Showing posts with label communication. Show all posts
Showing posts with label communication. Show all posts

Thursday, December 29, 2016

Peter Drucker on Communication #2

2. Communication is expectation. We see/hear largely what we expect to see/hear. The unexpected is usually not received or it is ignored or misunderstood. The human mind attempts to fit impressions and stimuli into a framework of expectations. It resists vigorously any attempt to make it “change its mind,” that is, perceive what it doesn’t expect to perceive.

Before we can communicate, we must know what the recipient expects to see/hear. Only then can we know whether there is a need for an “awakening” that breaks through the recipient’s expectations and forces him to realize that the unexpected is happening.

3. Communication makes demands. It demands that the recipient become somebody, do something, or believe something. In other words, if communication fits with the beliefs, aspirations, values, or purpose of the recipient, it is powerful. If it goes against them, it is likely not to be received or be resisted. At its most powerful, communication affects a change of beliefs, aspirations, values, or purpose.

4. Communication and information are different and indeed largely opposite—yet interdependent. Where communication is perception, information is logic.

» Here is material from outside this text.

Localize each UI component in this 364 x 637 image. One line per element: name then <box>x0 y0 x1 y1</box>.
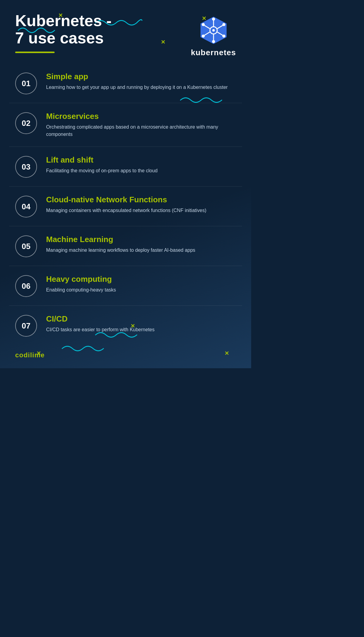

The more information can be freed of the human component – of emotions, values, perceptions, and expectations – the more valid and reliable it becomes. Information is always encoded. To be received, let alone be used, the code must be known and understood by the recipient.

Similar to my comment in #1, I don’t entirely agree with this. I believe his ideas about many other things are stronger, and plan to make several more posts about them. 

Tuesday, December 27, 2016

Peter Drucker on Communication #1

Peter Drucker (1909-2005) was a management consultant, educator and author (Wikipedia).  I read several of his books many years ago. He was philosophical yet practical about business. He had many insights. One of them was Management:Tasks, Responsibilities, Practices (1973). I recently recalled he had written about communication.

His four fundamentals of communications are:
1. Communication is perception.
2. Communication is expectation.
3. Communication makes demands.
4. Communication and information are different and indeed largely opposite—yet interdependent.

In this post I will only expand on the first one.

“Is there a sound in the forest if a tree falls and no person hears it?” The correct answer is: No. There are sound waves, but no sound unless someones perceives it. Drucker makes this a segue to communication.

It is the recipient who communicates. The so-called communicator, the one who emits the communication, does not communicate. He utters. Unless there is someone who hears, there is no communication. There is only noise.

Perception isn’t logic. It is experience. The “silent language” of gestures, tone of voice, and the context – including cultural and social referents – can not be dissociated from what is said.

One can communicate only in the recipient’s language or his terms, using terms that relate to his experience. The connection between experience, perception, and concept formation – that is, cognition – is much subtler and richer than earlier philosophers imagined.

Fanatics aren’t convinced by rational arguments, because they do not have the ability to perceive a communication that goes beyond their range of emotions.

I believe Drucker's description of the recipient is correct in general, but I personally wouldn't say it is only the recipient who communicates. I think it's a two-way thing. Maybe he had this one-way view due to his work with higher-level managers. Indeed, he writes later in the same chapter about downward communication from managers to subordinates. He writes: [A]ll one can communicate downwards are commands, that is, prearranged signals. One cannot communicate downward anything connected with understanding, let alone motivation." That doesn't sound fully real to me. For example, what about communicating between peers from different work areas? Teachers and students? Client and consultant?